• [Exercise objective]
Beginning with the line below that contains "2019年6月 (2)" and ending with the line that contains "2018年12月 (2)", copy every line exactly. Copy nothing else.

• [Stored data entries]

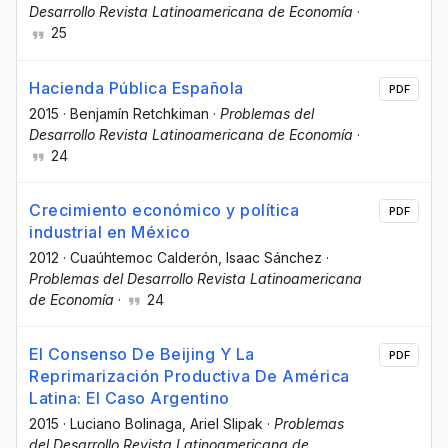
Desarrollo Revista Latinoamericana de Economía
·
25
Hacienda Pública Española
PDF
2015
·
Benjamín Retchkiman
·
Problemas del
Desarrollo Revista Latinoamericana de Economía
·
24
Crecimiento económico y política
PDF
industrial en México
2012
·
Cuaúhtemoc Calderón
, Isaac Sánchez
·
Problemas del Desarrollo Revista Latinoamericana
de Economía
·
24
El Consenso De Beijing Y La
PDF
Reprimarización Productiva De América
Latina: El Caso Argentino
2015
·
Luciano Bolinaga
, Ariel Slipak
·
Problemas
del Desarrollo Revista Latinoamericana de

...

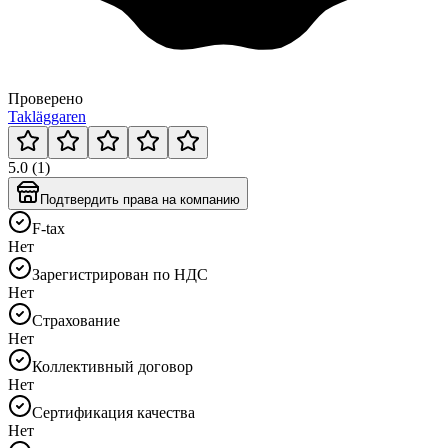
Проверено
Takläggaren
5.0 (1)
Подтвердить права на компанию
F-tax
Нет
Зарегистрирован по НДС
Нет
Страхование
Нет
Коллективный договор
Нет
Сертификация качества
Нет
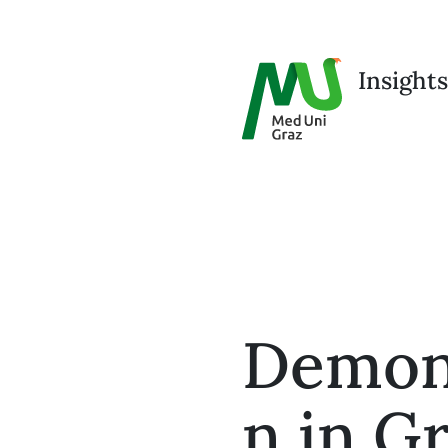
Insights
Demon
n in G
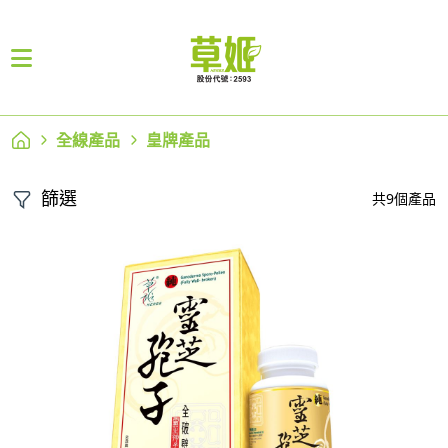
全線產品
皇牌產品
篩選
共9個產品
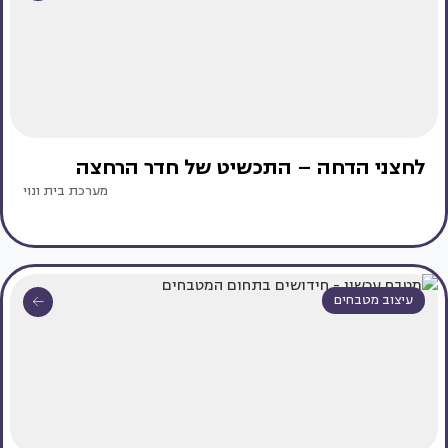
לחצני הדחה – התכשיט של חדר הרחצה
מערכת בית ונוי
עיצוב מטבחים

--

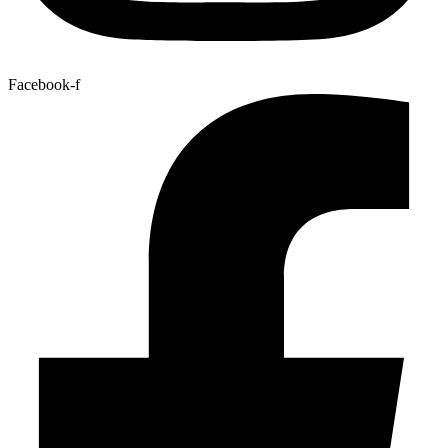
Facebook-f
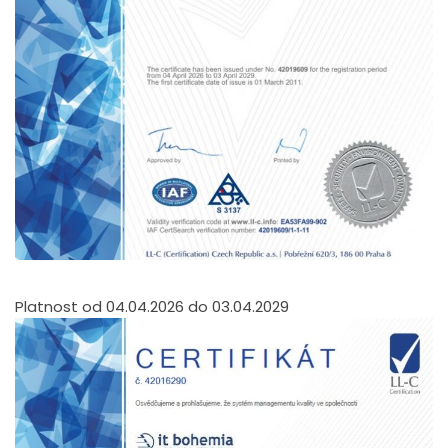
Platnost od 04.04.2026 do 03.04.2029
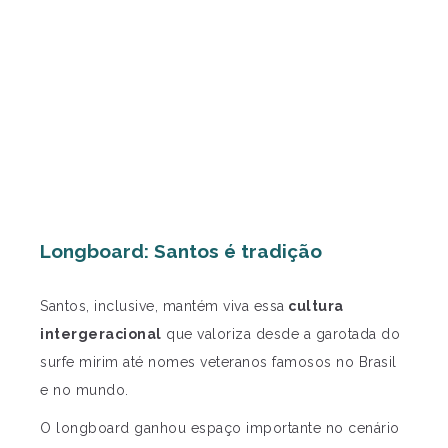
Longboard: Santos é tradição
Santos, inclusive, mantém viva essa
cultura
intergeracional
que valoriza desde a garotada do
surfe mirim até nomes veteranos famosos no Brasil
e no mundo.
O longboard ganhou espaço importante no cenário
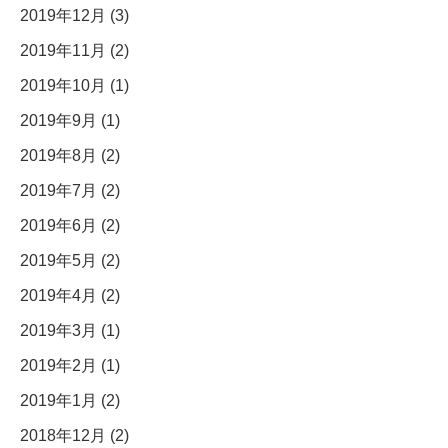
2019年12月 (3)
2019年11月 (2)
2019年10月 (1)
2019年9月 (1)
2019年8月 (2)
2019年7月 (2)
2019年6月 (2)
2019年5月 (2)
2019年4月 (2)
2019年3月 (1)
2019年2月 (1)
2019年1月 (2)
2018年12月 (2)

• [Task response]
2019年6月 (2)
2019年5月 (2)
2019年4月 (2)
2019年3月 (1)
2019年2月 (1)
2019年1月 (2)
2018年12月 (2)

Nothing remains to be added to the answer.